🤖 AI Summary
This work addresses the challenge of achieving both accuracy and robustness in online differentially private linear query release under a fixed global privacy budget. The authors propose a learning-augmented privacy mechanism that answers queries accurately predicted by an external model using the offline optimal matrix mechanism, while dynamically allocating the remaining privacy budget to handle unpredicted queries in an online fashion. The key innovation is a Smooth Allocation strategy that leverages unbiased estimates from early unpredicated queries to adaptively adjust privacy spending: when predictions are accurate, the method approaches the utility of the offline optimal mechanism; when predictions fail, it gracefully degrades to a robust baseline. Experiments on two real-world datasets demonstrate near-offline performance under high prediction overlap and smooth degradation under low overlap.
📝 Abstract
Modern database workloads are highly predictable: query streams are dominated by recurring jobs and templates, even when their arrival order is not known in advance. This motivates a learning-augmented view of online differentially private (DP) analytics: can algorithms utilize predictions about which queries will occur to improve utility under a single global privacy budget, while remaining robust when predictions are wrong? We study online DP query answering, where a curator must answer a stream $Q$ of $S$ linear queries arriving in uniformly random order under privacy budget $(ε,δ)$. We present LAPRAS, which assumes access to an oracle that outputs a prediction set of queries likely to appear in the stream and uses it to guide privacy spending.
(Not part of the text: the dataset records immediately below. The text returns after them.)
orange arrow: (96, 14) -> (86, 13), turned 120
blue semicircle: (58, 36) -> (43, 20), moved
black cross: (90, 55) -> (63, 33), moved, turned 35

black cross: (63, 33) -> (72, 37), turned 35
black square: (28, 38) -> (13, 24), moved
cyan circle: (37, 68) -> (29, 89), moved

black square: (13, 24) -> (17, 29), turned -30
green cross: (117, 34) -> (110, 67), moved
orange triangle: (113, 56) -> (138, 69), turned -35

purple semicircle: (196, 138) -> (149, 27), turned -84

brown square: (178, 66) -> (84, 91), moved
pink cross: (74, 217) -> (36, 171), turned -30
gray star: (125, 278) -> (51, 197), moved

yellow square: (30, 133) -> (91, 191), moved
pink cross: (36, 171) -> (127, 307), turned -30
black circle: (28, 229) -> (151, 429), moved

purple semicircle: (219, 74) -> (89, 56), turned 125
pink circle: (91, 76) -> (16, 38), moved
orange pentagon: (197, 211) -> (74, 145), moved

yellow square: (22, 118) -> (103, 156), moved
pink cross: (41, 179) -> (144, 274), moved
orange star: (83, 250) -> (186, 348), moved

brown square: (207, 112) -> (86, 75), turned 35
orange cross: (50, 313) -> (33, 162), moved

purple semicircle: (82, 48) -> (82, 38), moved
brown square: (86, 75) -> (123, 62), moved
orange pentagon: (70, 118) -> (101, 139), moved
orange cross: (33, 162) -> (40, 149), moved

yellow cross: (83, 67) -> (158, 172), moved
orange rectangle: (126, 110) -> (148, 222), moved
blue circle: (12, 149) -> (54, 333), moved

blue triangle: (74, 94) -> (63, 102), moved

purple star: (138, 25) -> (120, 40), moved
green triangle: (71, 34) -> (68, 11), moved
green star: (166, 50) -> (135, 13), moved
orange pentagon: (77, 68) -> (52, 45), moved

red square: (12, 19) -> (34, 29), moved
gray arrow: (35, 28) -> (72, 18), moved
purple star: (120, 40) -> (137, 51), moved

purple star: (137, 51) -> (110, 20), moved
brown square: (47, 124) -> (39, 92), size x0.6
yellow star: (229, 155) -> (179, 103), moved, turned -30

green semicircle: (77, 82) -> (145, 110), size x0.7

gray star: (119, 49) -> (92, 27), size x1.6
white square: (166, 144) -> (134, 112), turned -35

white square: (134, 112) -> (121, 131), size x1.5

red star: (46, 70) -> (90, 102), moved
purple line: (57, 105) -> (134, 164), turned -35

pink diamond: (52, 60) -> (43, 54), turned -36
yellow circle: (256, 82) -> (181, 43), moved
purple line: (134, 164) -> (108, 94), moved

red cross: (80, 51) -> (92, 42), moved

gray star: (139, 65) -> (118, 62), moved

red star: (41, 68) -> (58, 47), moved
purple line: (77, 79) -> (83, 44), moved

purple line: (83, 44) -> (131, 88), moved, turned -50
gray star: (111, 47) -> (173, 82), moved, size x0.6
LAPRAS answers predicted queries using the offline-optimal Matrix Mechanism and answers the remaining queries online from a residual budget. To pace spending across an unknown number of unpredicted queries, we introduce Smooth Allocation, which forms an unbiased stopping-time estimate $\widehat{B}$ from the first $T=Θ(\log^2 S)$ unpredicted queries and continuously recalibrates per-query expenditure. Empirically, over two real datasets, we validate the intended consistency--robustness trade-off: LAPRAS achieves near-offline utility under high overlap and degrades gracefully to baseline-level performance when overlap is low.